La denuncia penal del procurador contra Piedad Córdoba, por su discurso en Miranda, y la amenaza del alcalde Petro de que denunciaría por pánico económico a Noticias Uno, por divulgar un informe sobre la contaminación del agua en Bogotá, muestran el poco aprecio de muchos funcionarios colombianos por la libertad de expresión, como bien lo mostró La Silla Vacía.

Por: Rodrigo Uprimny Yepesjulio 30, 2012

La democracia es en cierta forma un gobierno por medio de la deliberación colectiva y pública, por lo cual presupone una protección vigorosa de la libertad de expresión y en especial del discurso político. Una buena democracia debe entonces amparar no sólo los discursos que son inofensivos o que agradan a las mayorías o al Gobierno, sino también, y especialmente, aquellos que chocan, irritan o inquietan a los funcionarios o a un sector de la población. Eso lo han dicho insistentemente los mejores tribunales constitucionales, como nuestra Corte Constitucional en la sentencia C-010 de 2000, o las más importantes cortes internacionales de derechos humanos, como el Tribunal Europeo en el caso Lingens de 1986 o la Corte Interamericana en el Caso Kimmel de 2008.

En una democracia, el uso del derecho penal para reprimir cualquier discurso crítico del Gobierno debe entonces ser absolutamente excepcional y debe estar reservado a situaciones extremas. Y éstas no ocurren en ninguno de estos dos casos.

A Piedad Córdoba el procurador la acusa de instigar al delito. Su punto de partida es válido pues la libertad de expresión no cubre la instigación al delito o a la violencia, que puede ser reprimida penalmente. Lo que olvida Ordóñez es que para que el Estado no use ese delito para perseguir la opinión crítica de sus opositores, la jurisprudencia internacional y constitucional tiene bien establecido que debe haber una prueba clara de que la persona enjuiciada no estaba emitiendo opiniones críticas o defendiendo teorías políticas abstractas, sino que concretamente estaba incitando a personas particulares a que realizaran actos específicos de violencia. Así lo mostraron la Corte Europea en el caso Erdogdu contra Turquía de 2000 o la Corte Suprema de Estados Unidos en el caso Brandenburg de 1969.

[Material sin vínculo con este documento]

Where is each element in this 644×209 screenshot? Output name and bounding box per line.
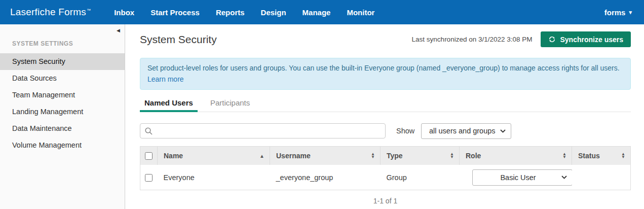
cell-type: Group bbox=[381, 165, 460, 190]
nav-item-design[interactable]: Design bbox=[253, 8, 294, 17]
row-checkbox-cell bbox=[140, 165, 158, 190]
learn-more-link[interactable]: Learn more bbox=[147, 75, 184, 83]
sidebar: ◀ SYSTEM SETTINGS System Security Data S… bbox=[0, 24, 125, 209]
page-header: System Security Last synchronized on 3/1… bbox=[140, 31, 631, 47]
column-header-role[interactable]: Role ▲▼ bbox=[460, 146, 572, 165]
nav-item-start-process[interactable]: Start Process bbox=[142, 8, 208, 17]
select-all-checkbox[interactable] bbox=[145, 152, 153, 160]
cell-username: _everyone_group bbox=[270, 165, 381, 190]
main-nav: Inbox Start Process Reports Design Manag… bbox=[106, 8, 383, 17]
show-filter-select[interactable]: all users and groups bbox=[421, 123, 511, 139]
synchronize-users-button[interactable]: Synchronize users bbox=[541, 31, 631, 47]
filter-controls: Show all users and groups bbox=[140, 123, 631, 139]
sort-icon: ▲▼ bbox=[621, 153, 625, 159]
role-select-value: Basic User bbox=[479, 173, 557, 182]
table-row: Everyone _everyone_group Group Basic Use… bbox=[140, 165, 631, 190]
brand-text: Laserfiche Forms bbox=[10, 7, 86, 17]
top-navbar: Laserfiche Forms™ Inbox Start Process Re… bbox=[0, 0, 644, 24]
sort-icon: ▲▼ bbox=[450, 153, 454, 159]
sidebar-item-system-security[interactable]: System Security bbox=[0, 53, 125, 70]
sidebar-item-team-management[interactable]: Team Management bbox=[0, 87, 125, 103]
column-header-username[interactable]: Username ▲▼ bbox=[270, 146, 381, 165]
nav-item-reports[interactable]: Reports bbox=[208, 8, 253, 17]
info-banner: Set product-level roles for users and gr… bbox=[140, 58, 631, 90]
search-box bbox=[140, 123, 386, 138]
show-label: Show bbox=[396, 127, 414, 135]
tab-participants[interactable]: Participants bbox=[206, 98, 254, 112]
cell-role: Basic User bbox=[460, 165, 572, 190]
caret-down-icon: ▾ bbox=[629, 10, 632, 15]
info-banner-text: Set product-level roles for users and gr… bbox=[147, 64, 620, 72]
page-title: System Security bbox=[140, 33, 217, 46]
last-synchronized-text: Last synchronized on 3/1/2022 3:08 PM bbox=[412, 36, 533, 43]
tab-named-users[interactable]: Named Users bbox=[140, 98, 198, 112]
search-input[interactable] bbox=[157, 126, 381, 135]
sidebar-item-data-maintenance[interactable]: Data Maintenance bbox=[0, 120, 125, 137]
column-header-status[interactable]: Status ▲▼ bbox=[572, 146, 631, 165]
chevron-down-icon bbox=[500, 129, 506, 133]
sidebar-item-volume-management[interactable]: Volume Management bbox=[0, 137, 125, 154]
sidebar-item-landing-management[interactable]: Landing Management bbox=[0, 103, 125, 120]
nav-item-manage[interactable]: Manage bbox=[294, 8, 339, 17]
pagination-text: 1-1 of 1 bbox=[140, 197, 631, 205]
sort-ascending-icon: ▲ bbox=[259, 153, 264, 159]
sidebar-item-data-sources[interactable]: Data Sources bbox=[0, 70, 125, 87]
user-menu-label: forms bbox=[604, 8, 626, 17]
sidebar-collapse-button[interactable]: ◀ bbox=[117, 28, 120, 33]
row-checkbox[interactable] bbox=[145, 174, 153, 182]
nav-item-monitor[interactable]: Monitor bbox=[338, 8, 383, 17]
show-filter-value: all users and groups bbox=[428, 127, 496, 135]
column-header-type[interactable]: Type ▲▼ bbox=[381, 146, 460, 165]
sync-refresh-icon bbox=[548, 36, 556, 43]
nav-item-inbox[interactable]: Inbox bbox=[106, 8, 142, 17]
role-select[interactable]: Basic User bbox=[472, 169, 573, 186]
column-header-checkbox bbox=[140, 146, 158, 165]
synchronize-users-label: Synchronize users bbox=[560, 36, 624, 44]
collapse-arrow-icon: ◀ bbox=[117, 28, 120, 33]
table-header-row: Name ▲ Username ▲▼ Type ▲▼ Role ▲▼ Statu… bbox=[140, 146, 631, 165]
main-content: System Security Last synchronized on 3/1… bbox=[126, 24, 644, 209]
sidebar-section-title: SYSTEM SETTINGS bbox=[12, 40, 125, 47]
tab-bar: Named Users Participants bbox=[140, 98, 631, 112]
chevron-down-icon bbox=[561, 176, 567, 179]
search-icon bbox=[144, 127, 153, 135]
app-logo[interactable]: Laserfiche Forms™ bbox=[10, 7, 91, 18]
column-header-name[interactable]: Name ▲ bbox=[158, 146, 270, 165]
sort-icon: ▲▼ bbox=[371, 153, 375, 159]
cell-name: Everyone bbox=[158, 165, 270, 190]
trademark-symbol: ™ bbox=[87, 8, 91, 13]
cell-status bbox=[572, 165, 631, 190]
sort-icon: ▲▼ bbox=[562, 153, 566, 159]
users-table: Name ▲ Username ▲▼ Type ▲▼ Role ▲▼ Statu… bbox=[140, 146, 631, 190]
user-account-menu[interactable]: forms ▾ bbox=[604, 8, 632, 17]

Una cosa es entonces que alguien sea filosóficamente anarquista y defienda en abstracto la destrucción violenta del Estado, que es una opinión protegida en una democracia. Otra cosa es que esa persona incite a otros a que disparen contra un juez, por ser supuestamente representante del Estado opresor, que es una instigación a la violencia, reprimible penalmente.

Ahora bien, si uno oye los 26 minutos del discurso bastante veintejuliero de Piedad Córdoba, encuentra críticas muy duras contra el Ejército, defensas de la movilización campesina e indígena, o llamados a recoger firmas para revocar al Congreso o al presidente. Uno puede discrepar de esas opiniones, pero no aparece ninguna instigación concreta al delito o a la violencia. La denuncia del procurador es injustificada.

La amenaza de denuncia penal de Petro a Noticias Uno tampoco tiene ninguna base. Si el alcalde consideró que el informe de ese noticiero era errado y que podía generar pánico, entonces podía pedir la rectificación, mostrando la inexactitud de la noticia. O simplemente, Petro pudo convocar a una rueda de prensa y tranquilizar a la ciudadanía realizando él mismo las correspondientes clarificaciones.

Estos dos casos muestran que, sin importar que sean de derecha o de izquierda, muchos de nuestros funcionarios defienden la libertad de expresión sólo de quienes están de acuerdo con ellos, pero no de quienes se les oponen o los critican. Carecen entonces del espíritu democrático genuino, sintetizado en esa bella frase atribuida a Voltaire: “Discrepo de todo lo que usted dice, pero daría la vida porque pudiera seguir diciéndolo”.